Learning to Configure Agentic AI Systems
Aditya Taparia, Som Sagar, Ransalu Senanayake
TL;DR
This work introduces ARC, a hierarchical reinforcement learning framework that dynamically configures LLM-based agent systems on a per-query basis by jointly selecting workflows, tools, budgets, and prompts. The architecture splits decision-making into a structure policy and a prompt policy, trained with PPO on shaped rewards and augmented by an SFT post-training refinement that guarantees performance concentration on elite configurations. Across multiple reasoning and tool-use benchmarks, ARC outperforms static templates, grid/greedy search, and flat RL baselines while reducing token usage and runtime, demonstrating significant gains in accuracy and efficiency.

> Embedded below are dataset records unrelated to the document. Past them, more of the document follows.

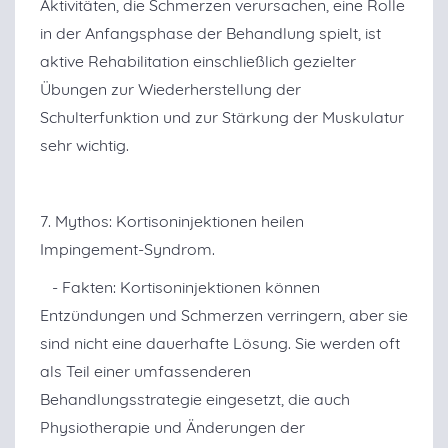
Aktivitäten, die Schmerzen verursachen, eine Rolle
in der Anfangsphase der Behandlung spielt, ist
aktive Rehabilitation einschließlich gezielter
Übungen zur Wiederherstellung der
Schulterfunktion und zur Stärkung der Muskulatur
sehr wichtig.
7. Mythos: Kortisoninjektionen heilen
Impingement-Syndrom.
- Fakten: Kortisoninjektionen können
Entzündungen und Schmerzen verringern, aber sie
sind nicht eine dauerhafte Lösung. Sie werden oft
als Teil einer umfassenderen
Behandlungsstrategie eingesetzt, die auch
Physiotherapie und Änderungen der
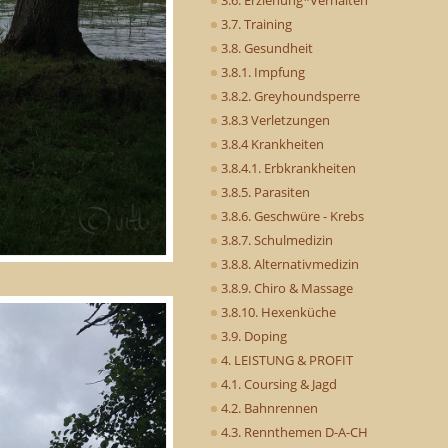
3.7. Training
3.8. Gesundheit
3.8.1. Impfung
3.8.2. Greyhoundsperre
3.8.3 Verletzungen
3.8.4 Krankheiten
3.8.4.1. Erbkrankheiten
3.8.5. Parasiten
3.8.6. Geschwüre - Krebs
3.8.7. Schulmedizin
3.8.8. Alternativmedizin
3.8.9. Chiro & Massage
3.8.10. Hexenküche
3.9. Doping
4. LEISTUNG & PROFIT
4.1. Coursing & Jagd
4.2. Bahnrennen
4.3. Rennthemen D-A-CH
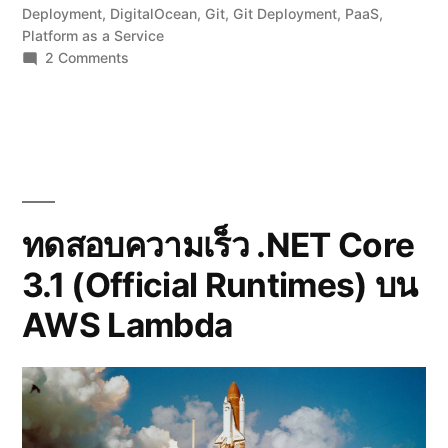
Deployment
,
DigitalOcean
,
Git
,
Git Deployment
,
PaaS
,
Platform as a Service
on
2 Comments
สร้าง
เว็บไซต์
บน
Kubernetes
ง่ายๆ
โดย
ไม่
ต้อง
ทดสอบความเร็ว .NET Core
วาง
3.1 (Official Runtimes) บน
ระบบ
เอง
AWS Lambda
ด้วย
DigitalOcean
App
Platform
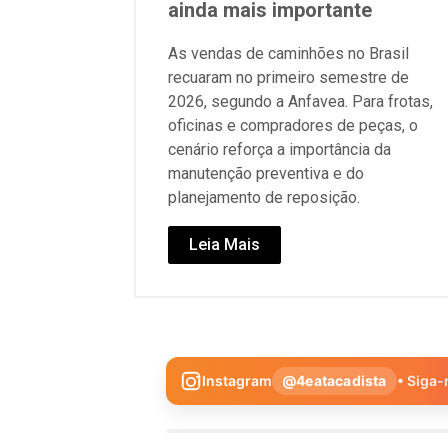
ainda mais importante
As vendas de caminhões no Brasil
recuaram no primeiro semestre de
2026, segundo a Anfavea. Para frotas,
oficinas e compradores de peças, o
cenário reforça a importância da
manutenção preventiva e do
planejamento de reposição.
Leia Mais
Instagram
@4eatacadista
• Siga-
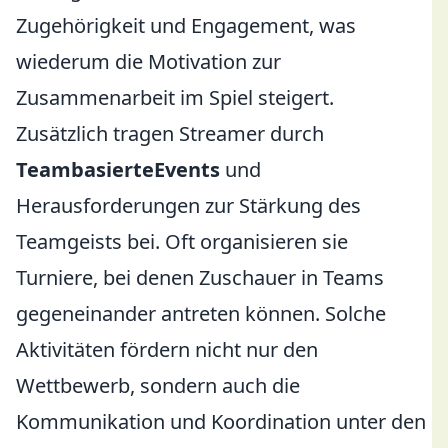
Zugehörigkeit und Engagement, was
wiederum die Motivation zur
Zusammenarbeit im Spiel steigert.
Zusätzlich tragen Streamer durch
TeambasierteEvents
und
Herausforderungen zur Stärkung des
Teamgeists bei. Oft organisieren sie
Turniere, bei denen Zuschauer in Teams
gegeneinander antreten können. Solche
Aktivitäten fördern nicht nur den
Wettbewerb, sondern auch die
Kommunikation und Koordination unter den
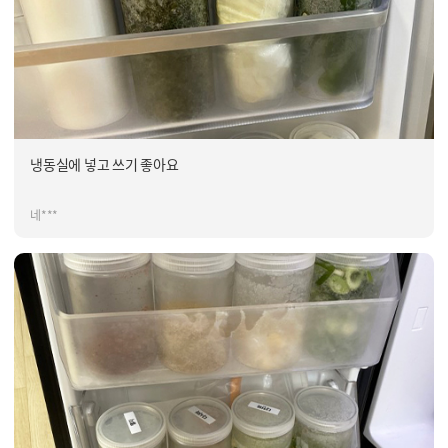
냉동실에 넣고 쓰기 좋아요
네***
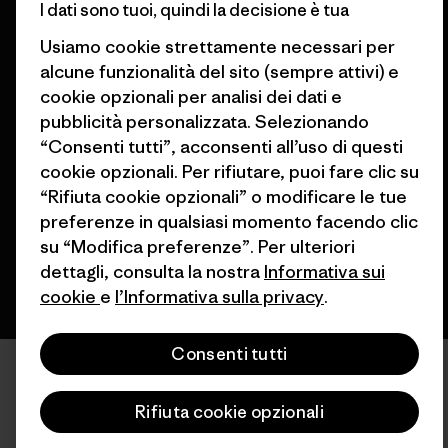
I dati sono tuoi, quindi la decisione è tua
Usiamo cookie strettamente necessari per
alcune funzionalità del sito (sempre attivi) e
cookie opzionali per analisi dei dati e
pubblicità personalizzata. Selezionando
© 2026 Patagonia, Inc. All Rights Reserved.
“Consenti tutti”, acconsenti all’uso di questi
cookie opzionali. Per rifiutare, puoi fare clic su
“Rifiuta cookie opzionali” o modificare le tue
italiano
preferenze in qualsiasi momento facendo clic
su “Modifica preferenze”. Per ulteriori
dettagli, consulta la nostra
Informativa sui
cookie
e
l’Informativa sulla privacy
.
Consenti tutti
Rifiuta cookie opzionali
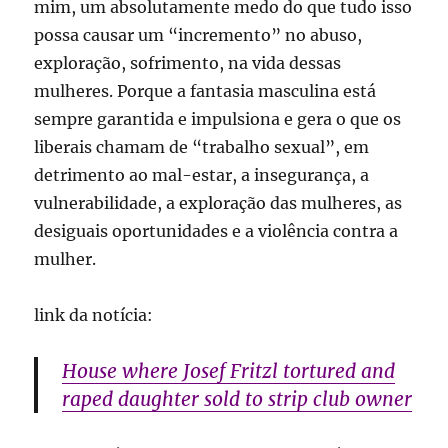
mim, um absolutamente medo do que tudo isso
possa causar um “incremento” no abuso,
exploração, sofrimento, na vida dessas
mulheres. Porque a fantasia masculina está
sempre garantida e impulsiona e gera o que os
liberais chamam de “trabalho sexual”, em
detrimento ao mal-estar, a insegurança, a
vulnerabilidade, a exploração das mulheres, as
desiguais oportunidades e a violência contra a
mulher.
link da notícia:
House where Josef Fritzl tortured and
raped daughter sold to strip club owner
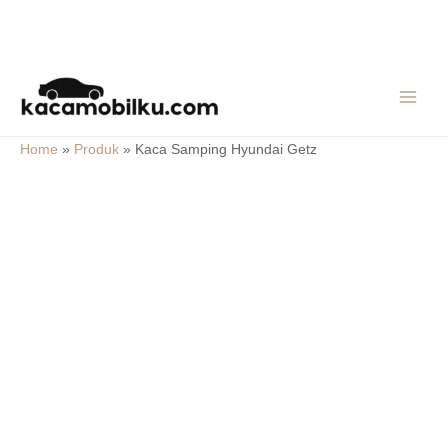
Skip
MAIN
to
MEN
content
Home
»
Produk
»
Kaca Samping Hyundai Getz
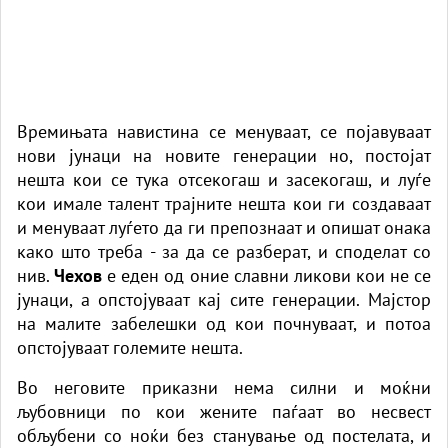
Времињата навистина се менуваат, се појавуваат
нови јунаци на новите генерации но, постојат
нешта кои се тука отсекогаш и засекогаш, и луѓе
кои имале талент трајните нешта кои ги создаваат
и менуваат луѓето да ги препознаат и опишат онака
како што треба - за да се разберат, и споделат со
нив.
Чехов
е еден од оние славни ликови кои не се
јунаци, а опстојуваат кај сите генерации. Мајстор
на малите забелешки од кои почнуваат, и потоа
опстојуваат големите нешта.
Во неговите приказни нема силни и моќни
љубовници по кои жените паѓаат во несвест
обљубени со ноќи без станување од постелата, и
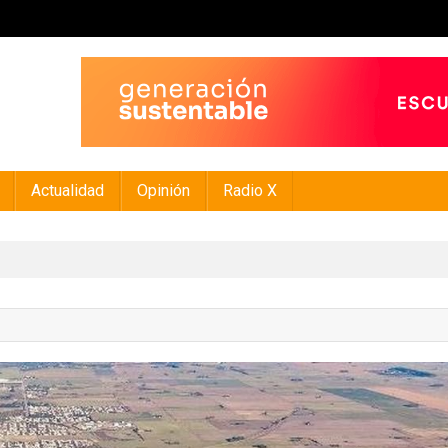
Actualidad
Opinión
Radio X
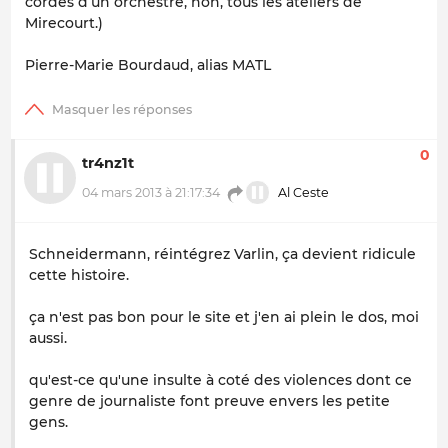
cordes d’un orchestre, non, tous les ateliers de
Mirecourt.)
Pierre-Marie Bourdaud, alias MATL
0
tr4nz1t
04 mars 2013 à 21:17:34
Al Ceste
Schneidermann, réintégrez Varlin, ça devient ridicule
cette histoire.
ça n'est pas bon pour le site et j'en ai plein le dos, moi
aussi.
qu'est-ce qu'une insulte à coté des violences dont ce
genre de journaliste font preuve envers les petite
gens.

The approach offers a scalable, adaptable alternative to one-size-fits-all designs, with transfer behavior that favors cross-task structural generalization and positive scaling with model capacity.
Abstract
Configuring LLM-based agent systems involves choosing workflows, tools, token budgets, and prompts from a large combinatorial design space, and is typically handled today by fixed large templates or hand-tuned heuristics. This leads to brittle behavior and unnecessary compute, since the same cumbersome configuration is often applied to both easy and hard input queries. We formulate agent configuration as a query-wise decision problem and introduce ARC (Agentic Resource & Configuration learner), which learns a light-weight hierarchical policy using reinforcement learning to dynamically tailor these configurations. Across multiple benchmarks spanning reasoning and tool-augmented question answering, the learned policy consistently outperforms strong hand-designed and other baselines, achieving up to 25% higher task accuracy while also reducing token and runtime costs. These results demonstrate that learning per-query agent configurations is a powerful alternative to "one size fits all" designs.